(Credits: Far Out / Joost Evers / Anefo / Dutch National Archives)
Thu 5 March 2026 22:00, UK
Roger McGuinn certainly didn’t rule The Byrds with an iron fist. Arthritic butterflies have had a firmer grip.
This soft-touch approach carried through to the sound of their music, too. And the culmination of this laidback and breezy slow-train of thought may well have made them the most influential American band in history to ever be confused for being British.
Their unique sound – a sound so seminal it seems solely responsible for the overuse of the word jangly to describe modern indie guitar playing in 90% of reviews – was as devoid of American certainty as their wishy-washy business approach.
While they changed the world by casually inspiring Bob Dylan to go electric, bringing the mythical past to the counterculture movement by hitting number one with a 2,000-year-old song, and pioneering the dissolution of genre boundaries, they were so blasé – dressed like every student band around in 2026 – that McGuinn accidentally undermined his genius by making this all seem largely inadvertent.
Although maybe it was inadvertent, because when they ventured into country-rock – a truly trailblazing moment – they did so because McGuinn was feeling a little bit “tired”. Formed in 1964, they had relentlessly toured, always teetering on the brink of commercial comfort but never quite nailing it down enough to rest.
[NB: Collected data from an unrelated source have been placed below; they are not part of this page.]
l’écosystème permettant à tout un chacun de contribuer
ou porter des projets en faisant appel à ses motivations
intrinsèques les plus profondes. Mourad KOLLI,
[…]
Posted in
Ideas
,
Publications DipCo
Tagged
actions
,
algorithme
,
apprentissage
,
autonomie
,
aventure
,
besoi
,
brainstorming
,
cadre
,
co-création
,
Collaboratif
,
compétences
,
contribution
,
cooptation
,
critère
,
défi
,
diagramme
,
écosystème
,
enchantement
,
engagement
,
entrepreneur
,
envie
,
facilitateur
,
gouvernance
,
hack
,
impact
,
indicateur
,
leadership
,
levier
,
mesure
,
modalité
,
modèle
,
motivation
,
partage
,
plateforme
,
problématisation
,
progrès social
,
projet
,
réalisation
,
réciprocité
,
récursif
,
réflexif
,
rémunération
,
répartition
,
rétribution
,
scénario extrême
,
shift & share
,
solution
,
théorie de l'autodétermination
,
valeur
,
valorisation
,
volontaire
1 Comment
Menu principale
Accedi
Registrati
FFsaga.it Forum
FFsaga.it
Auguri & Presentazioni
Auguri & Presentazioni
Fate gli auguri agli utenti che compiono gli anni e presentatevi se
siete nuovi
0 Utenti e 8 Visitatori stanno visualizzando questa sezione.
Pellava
With that in mind, David Crosby decided to depart in ‘67, and Michael Clarke was hot on his heels. That left just McGuinn and Chris Hillman as founding members of the only British Invasion band born in Los Angeles. Maybe it was the initial Transatlantic nature of their sound that sent Hillman under the sea, looking for a fresh, authentic sound as part of the short-lived International Submarine Band, when it looked like The Byrds’ flight had flown.
But he soon came back to McGuinn with some kid called Gram Parsons in tow. Parsons might have come from a country background, but his songwriting instantly impressed the pair. A new era of The Byrds was given the nonchalant nod by their weary leader. Clarence White soon joined the fold, and country-rock was born.
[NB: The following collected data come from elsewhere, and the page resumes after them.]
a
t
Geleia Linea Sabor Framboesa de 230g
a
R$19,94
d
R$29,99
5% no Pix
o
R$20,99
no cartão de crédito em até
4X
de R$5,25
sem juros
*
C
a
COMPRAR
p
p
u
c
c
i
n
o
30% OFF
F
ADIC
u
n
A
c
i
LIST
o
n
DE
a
“I guess I was kind of tired by then,” McGuinn rather simply puts it. “Gram was a strong musical force. I just let him go and went along with it because it was fun. I was having a good time with the country thing,” he told Guitar Player. After years of doing the rock ‘n’ roll schtick nightly, it seemed refreshing to cosplay as a country star.
“I started listening to country radio and talking with a southern accent [laughs]. It was like Halloween for a long, extended period, McGuinn recalled. But he knew this was, at best, a fleeting art project (and at worst a daft fad indulged in by a fellow growing a little bored with his passion).
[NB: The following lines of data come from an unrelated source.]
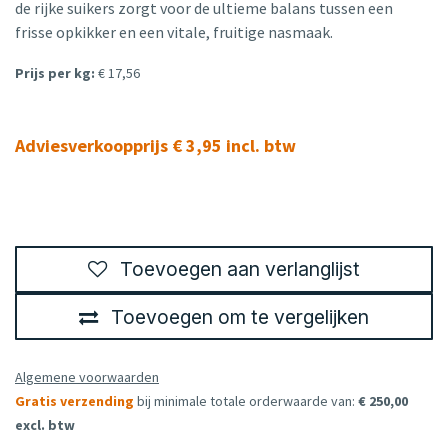
de rijke suikers zorgt voor de ultieme balans tussen een
frisse opkikker en een vitale, fruitige nasmaak.
Prijs per kg:
€ 17,56
Adviesverkoopprijs € 3,95 incl. btw
Toevoegen aan verlanglijst
Toevoegen om te vergelijken
Algemene voorwaarden
Gratis verzending
bij minimale totale orderwaarde van:
€ 250,00
excl. btw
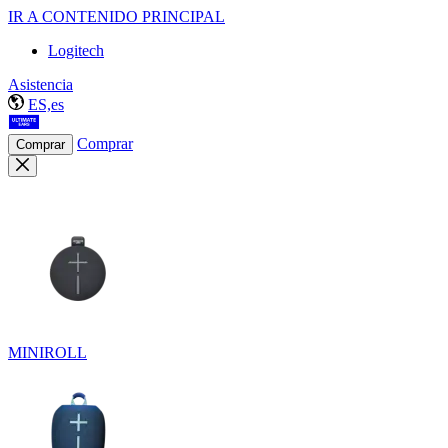
IR A CONTENIDO PRINCIPAL
Logitech
Asistencia
ES,es
Comprar
Comprar
MINIROLL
His bandmates weren’t on the same page. “Sweetheart of the Rodeo was a one-time adventure. I didn’t intend to permanently get into country music. After the album was finished, Chris [Hillman] and Gram wanted to do another country record, and I said, ‘No, no! Wait a minute. That’s enough’,” for McGuinn, the idea had run its course, and it was time to get back to what he truly loved.
But Parsons felt he had hit upon something truly vital. With the British Invasion bands ruling the waves, he felt the new Byrds sound was resplendent with authenticity and American spirit; he even crowned it: “Cosmic American Music”. To turn back on that discovery would mean turning back on three things he loved: America, Music, and, well, cosmic may well be code for getting stoned.
So, when McGuinn said he wanted to revert to something closer to the Beatlesque sound The Byrds had been known for, Parson and Hillman left without a second thought. “They were so upset about it that they started the Flying Burrito Brothers,” McGuinn recalled in his typically casual fashion (does anything faze this fella?). “I really liked the Flying Burrito Brothers, but it wasn’t the direction I wanted to go in. I wanted to play rock and roll.” So it goes.